AUD/CAD: ready to rip higher?
The Australian dollar has been falling against the Canadian dollar over the last couple of months, but we have finally entered an area that could attract a lot of buying pressure. This makes sense, because the Australian dollar is at an area of major support against the USD, which of course is the barometer of a currency strength in the Forex world anyway.
With that being said, let’s take a look at some of the reasons that we could see strength in this pair, from both a fundamental and a technical standpoint, it looks as if the stars are aligning for the buyers.
The latest Canadian inflation numbers have been rather soft, so for that reasoning alone there is a little bit of a negative bias when it comes to the Canadian dollar. Beyond that, we also have the US/China trade relations discussions going on, it looks as if we are probably going to at the very least get some type of delay to the tariffs, and that should be good for the Australian dollar as it is a bit of a proxy for China.

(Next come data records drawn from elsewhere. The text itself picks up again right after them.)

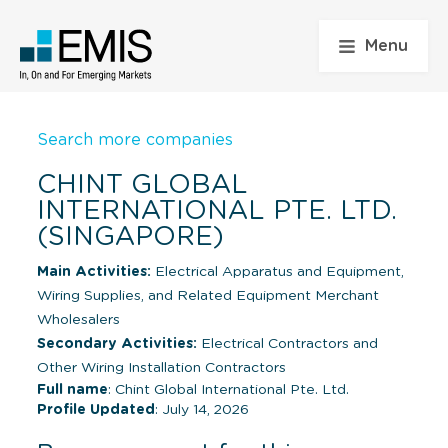
Menu
Search more companies
CHINT GLOBAL
INTERNATIONAL PTE. LTD.
(SINGAPORE)
Main Activities:
Electrical Apparatus and Equipment,
Wiring Supplies, and Related Equipment Merchant
Wholesalers
Secondary Activities:
Electrical Contractors and
Other Wiring Installation Contractors
Full name
: Chint Global International Pte. Ltd.
Profile Updated
: July 14, 2026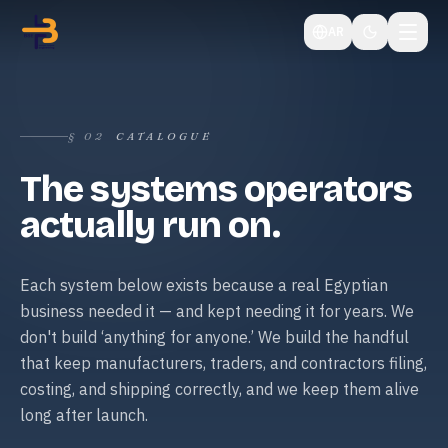
AR
§
02
CATALOGUE
The systems operators
actually run on.
Each system below exists because a real Egyptian
business needed it — and kept needing it for years. We
don't build ‘anything for anyone.’ We build the handful
that keep manufacturers, traders, and contractors filing,
costing, and shipping correctly, and we keep them alive
long after launch.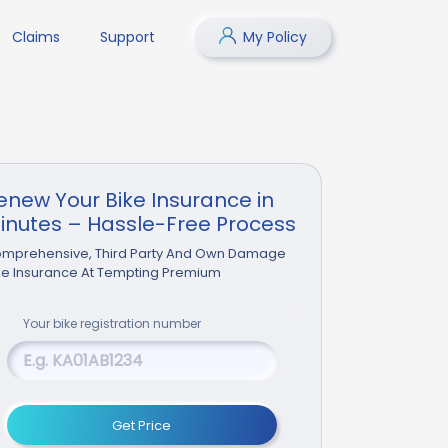
Claims
Support
My Policy
enew Your Bike Insurance in
inutes – Hassle-Free Process
mprehensive, Third Party And Own Damage
ke Insurance At Tempting Premium
Your
bike
registration number
Get Price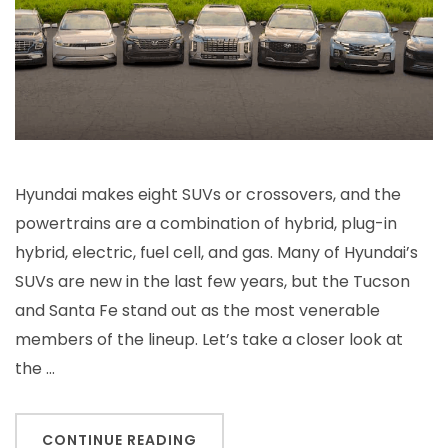
Hyundai makes eight SUVs or crossovers, and the
powertrains are a combination of hybrid, plug-in
hybrid, electric, fuel cell, and gas. Many of Hyundai’s
SUVs are new in the last few years, but the Tucson
and Santa Fe stand out as the most venerable
members of the lineup. Let’s take a closer look at
the …
CONTINUE READING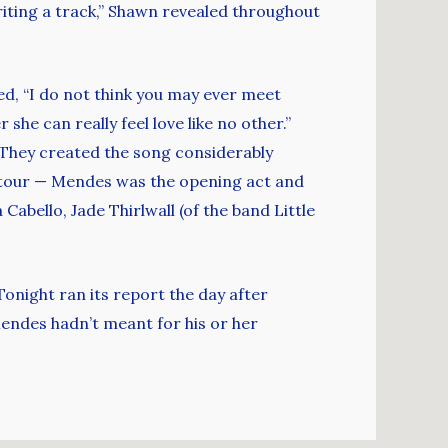
riting a track,” Shawn revealed throughout
ed, “I do not think you may ever meet
she can really feel love like no other.”
. They created the song considerably
 tour — Mendes was the opening act and
abello, Jade Thirlwall (of the band Little
onight ran its report the day after
endes hadn’t meant for his or her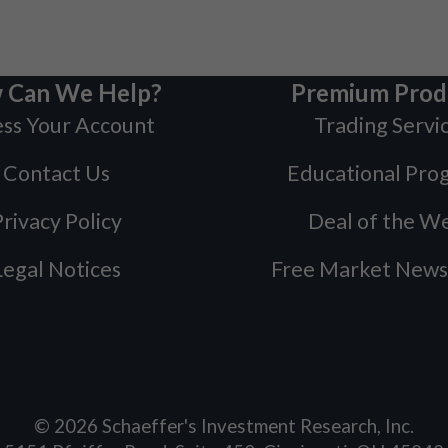
 Can We Help?
Premium Prod
ss Your Account
Trading Servi
Contact Us
Educational Pro
rivacy Policy
Deal of the W
Legal Notices
Free Market News
©
2026
Schaeffer's Investment Research, Inc.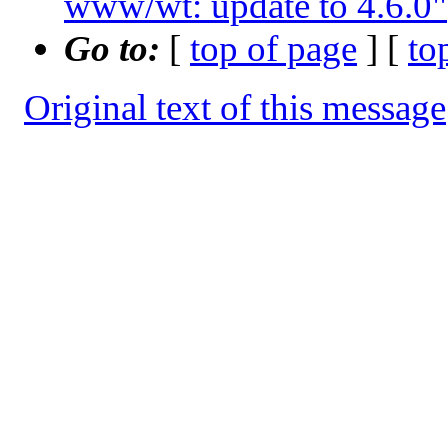
www/wt: update to 4.6.0"
Go to:
[
top of page
] [
to
Original text of this message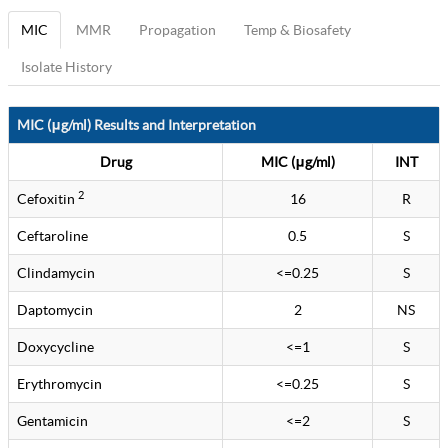
MIC
MMR
Propagation
Temp & Biosafety
Isolate History
MIC (μg/ml) Results and Interpretation
Drug
MIC (μg/ml)
INT
2
Cefoxitin
16
R
Ceftaroline
0.5
S
Clindamycin
<=0.25
S
Daptomycin
2
NS
Doxycycline
<=1
S
Erythromycin
<=0.25
S
Gentamicin
<=2
S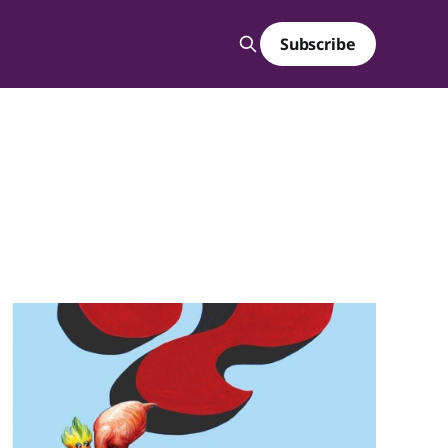
Subscribe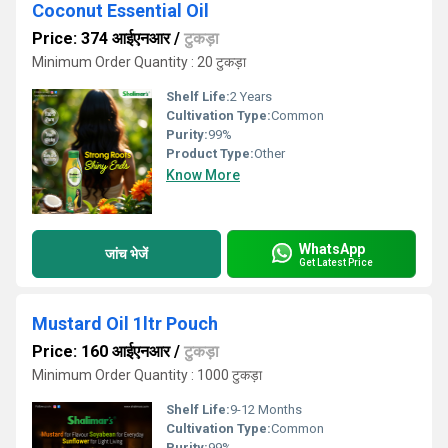
Coconut Essential Oil
Price: 374 आईएनआर
/
टुकड़ा
Minimum Order Quantity : 20 टुकड़ा
Shelf Life:
2 Years
Cultivation Type:
Common
Purity:
99%
Product Type:
Other
Know More
WhatsApp
जांच भेजें
Get Latest Price
Mustard Oil 1ltr Pouch
Price: 160 आईएनआर
/
टुकड़ा
Minimum Order Quantity : 1000 टुकड़ा
Shelf Life:
9-12 Months
Cultivation Type:
Common
Purity:
99%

Remember, the Australian supply China with most of their hard materials, such as copper and iron. Because of this, if the Chinese economy or economic situation is doing well, that typically reflects itself in the value of the Australian dollar. As for the Canadian dollar, the lower inflation numbers and the possibility of a caught to the interest rate in the future has the Loonie looking a bit soft. However on the other side of the equation we do have the crude oil markets that could drive up demand for the Canadian dollar. Because of this, I think it may soften some of the impulsive move to the upside unless of course we get an actual deal between the Americans and Chinese, which would trump everything else and send this market much higher.
Technical set up
The technical set up is that we are sitting at an area that has previously been support, and of course we are sitting at the 61.8% Fibonacci retracement level. That’s obviously a very good sign, and at this point I do believe that the market is likely to respect that level as it has been an area of significant strength in the past anyway. Beyond that, looking at the daily candle stick from Thursday, you can see that there was a lot of buying pressure underneath. As we roll into the Friday session, we are seeing a bit of stability, which is the beginning of the market trying to rally. I believe at this point we are waiting for some type of news coming out of Washington DC with the Americans and the Chinese, to give us the “all clear” as far as buying the Aussie is concerned.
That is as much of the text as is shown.